È stato condannato a un anno e sei mesi di carcere l’industriale modenese 64enne accusato di persecuzione e violenza sessuale verso una sua dipendente. La condanna riguarda solo un caso di palpeggiamento che secondo il Collegio del Tribunale è stato provato, mentre è stato assolto per il reato di maltrattamenti in famiglia, il reato che ancora oggi in Italia definisce il mobbing, e prosciolto per le altre molestie sessuali perché le denunce sono state fatte troppo tardi. L’industriale del settore tessile abbigliamento avrà la pena sospesa solo se pagherà la provvisionale immediata alla sua vittima stabilita in 5mila euro.

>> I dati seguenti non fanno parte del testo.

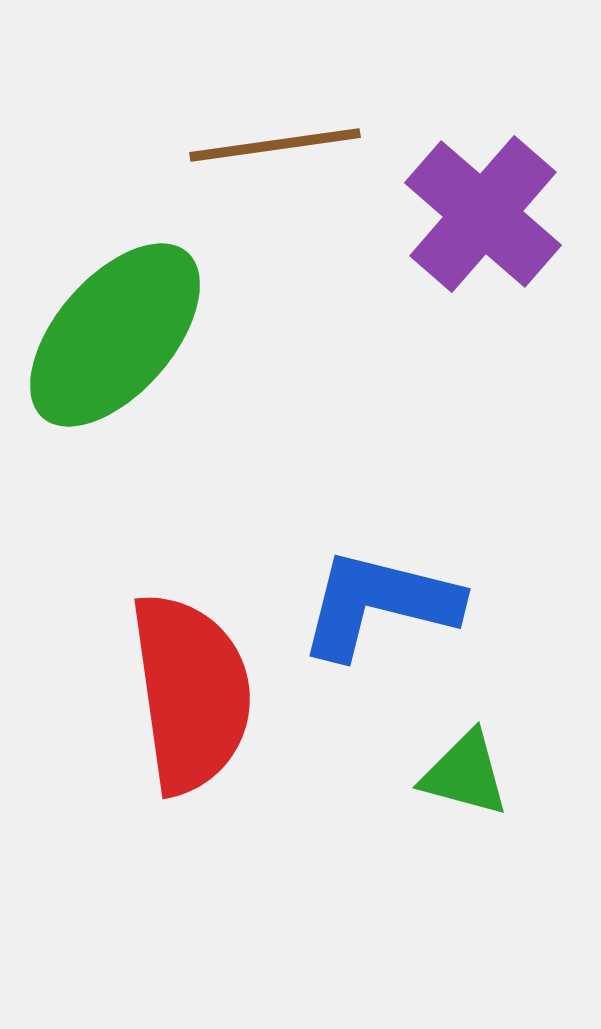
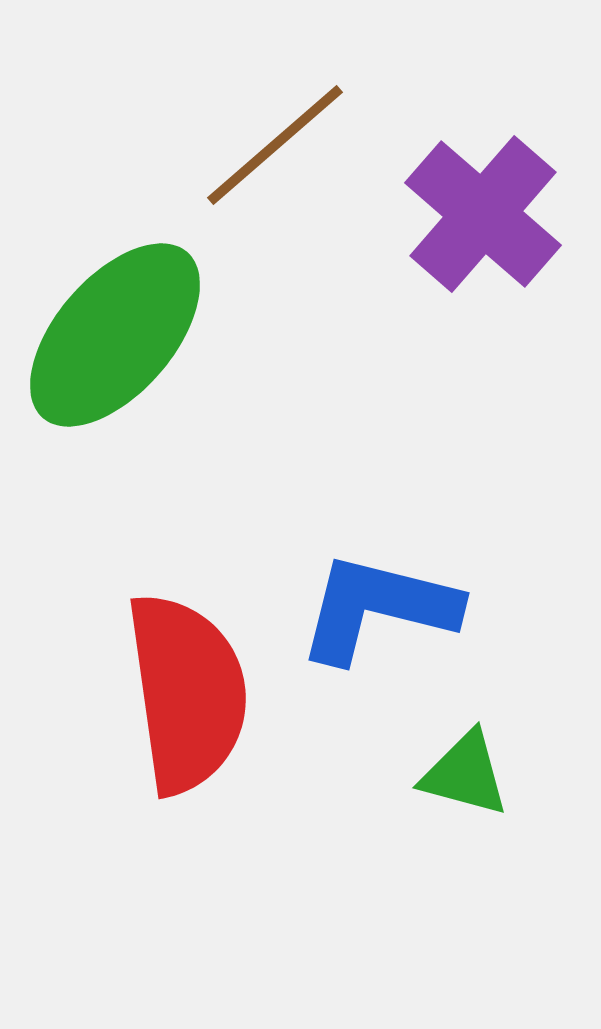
brown line: rotated 33 degrees counterclockwise
blue L-shape: moved 1 px left, 4 px down
red semicircle: moved 4 px left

È probabile che ricorra in appello.

 

L’INFERNO SUL LAVORO

Il caso trattato è purtroppo ancora frequente nelle fabbriche e negli uffici. Sotto accusa era il proprietario e amministratore di una nota impresa del settore tessile di medie dimensioni fallita nel 2016 dopo un concordato. L’industriale aveva intrecciato una relazione con una sua dipendente di fiducia che grazie ai suoi riconosciuti meriti professionali aveva scalato le posizioni all’interno dell’azienda: iniziando da operaia a 16 anni, a 40 anni aveva ricoperto un ruolo di responsabile di stabilimento all’estero.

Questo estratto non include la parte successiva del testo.